Despite Di Morrissey’s weird objections to this book on her appearance at the First Tuesday Book Club, the fact that the other four members were raving about his book gave me enough justification to pick it up from work. I should mention that I have read Hyland’s earlier novel, Carry Me Down, and it left me cold. But what of this new one?
Patrick Oxtoby has left the big city in which he grew up to find solace and solitude in a small seaside village. He takes up in a boarding house with two other young men, and sets to work at a small mechanics. But his mother comes down to interfere, and as his temper rises, so too does the danger to those around him.
Moral ambiguity is something that is dealt with a lot in literary fiction – questions of right and wrong; of good and evil, and all these kinds of things make for excellent discussions about the human psyche. And Patrick is certainly not a bad person – and definitely not evil. Yet the act he commits (I’m going to spoil it for you, otherwise I can’t talk about the novel properly – he kills someone) is evil. Or, at the very least, morally wrong. There is no real reason for why Patrick takes a heavy spanner to his fellow boarder’s head, or none that I, as an outside reader, can see. All it seems to have taken is a little bit of constant niggling from his mother (something I personally identified with very strongly), and some weird altercations with some people in a bar. Is this really enough for someone to snap? Maybe for most of us, the answer is no. But at this time, in this situation, with these two people, it is enough for Patrick to snap.
It is clear from the outset that there is something not quite right with Patrick. Granted, he has just been through a breakup with a woman who had planned on marrying him, yet despite this, there is a deeper and greater sense of unease with patrick as our main character. He is very particular about certain things, he is definitely inclined to overthink every act (both his own and others’), and even though he protests to just wanting a friend to talk to, every time someone tries to connect with him, he is quick to anger, and simply becomes more grumpy. It is no surprise, then, that he should be so enamoured with the mechanic trade – a trade in which he can fix things, things that have a defined problem and solution. If I didn’t know any better, I would suggest that there is more than a hint of Asperger’s Syndrome in Patrick’s activities, and this is perhaps the closest explanation we have to understanding his actions. This is, of course, no excuse for the spanner incident, but his lack of understanding of social interactions makes him arguably more susceptible to breaking them in a more obvious way than simply not smiling at someone across the street.

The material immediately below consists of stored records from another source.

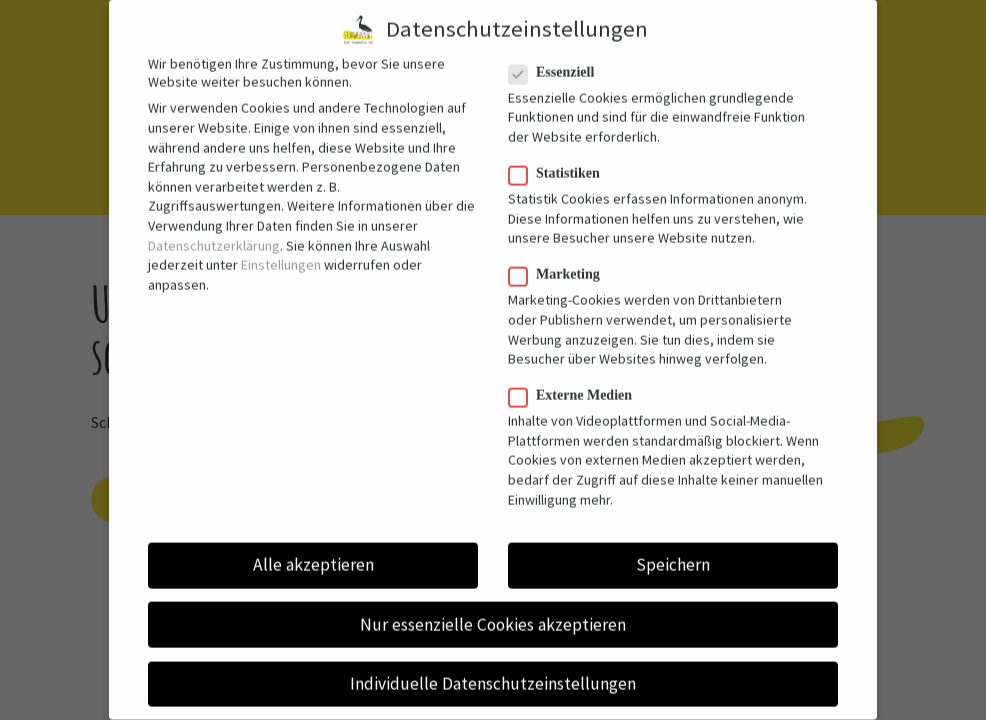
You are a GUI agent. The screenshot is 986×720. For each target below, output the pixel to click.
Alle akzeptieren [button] (313, 551)
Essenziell (559, 58)
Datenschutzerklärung (214, 231)
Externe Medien (578, 382)
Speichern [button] (673, 551)
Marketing (562, 261)
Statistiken (562, 160)
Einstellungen (281, 251)
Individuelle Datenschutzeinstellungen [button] (493, 669)
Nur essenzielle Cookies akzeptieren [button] (493, 610)
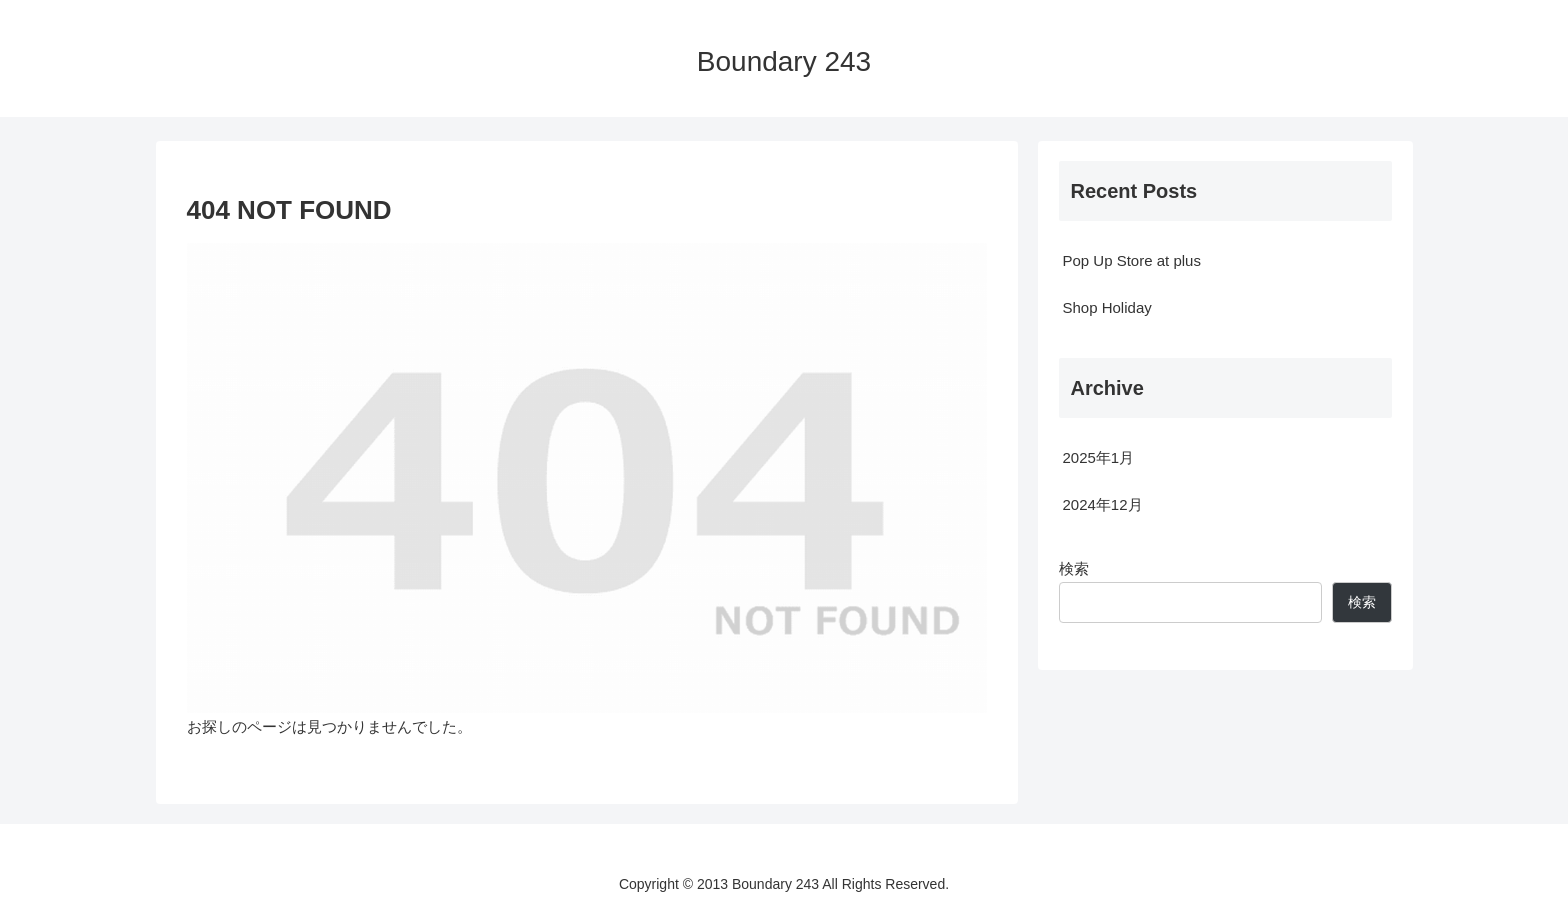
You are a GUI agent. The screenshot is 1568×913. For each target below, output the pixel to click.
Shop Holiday (1107, 307)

And so, while the court case and eventual gaoling of Patrick goes on around him, he maintains his innocence. He didn’t mean to do it, so why should he be punished? His actions were not premeditated, so he isn’t really a killer, right? This question becomes less and less important as Patrick begins to realise the magnitude of his actions, and as he attempts to deal with his life in prison. The prison scenes are pretty interesting, with Hyland clearly (I hope) having done a lot of research into what makes these people tick. Having lived in a university college for the last three years, I can see similarities here. Put hundreds of people in a confined building, and social strata and systems form themselves, and Patrick must learn to fit in with the already established order.
The way he does this is most fascinating. His own preconceptions about criminals come into play, and while he spends time trying to distance himself from his cellmate – a convicted sex offender (who, I must add, is perfectly drawn) – he also begins to find friendship in the most unlikely of places in the most unlikely of ways. This ties into the ending of the novel, which is actually one of the best endings I have read in a long time. Patrick finally begins to accept his new life conditions, and while clearly still uncomfortable, he does manage to find solace in a person society deems to be similar to him, despite sharing little.
What is it that makes us so fascinated with the minds of killers? Certainly, from the popularity of Dexter (a brilliant television show, I should add), there is a market for this kind of exploratory fiction. But just as Dexter is wry and, in the end, a loveable kind of killer, Patrick Oxtoby is not. He is distant, cold, and impenetrable. This is How is a subtle novel that is hard to pin down at first, but it certainly provides some interesting food for thought for the enquiring mind.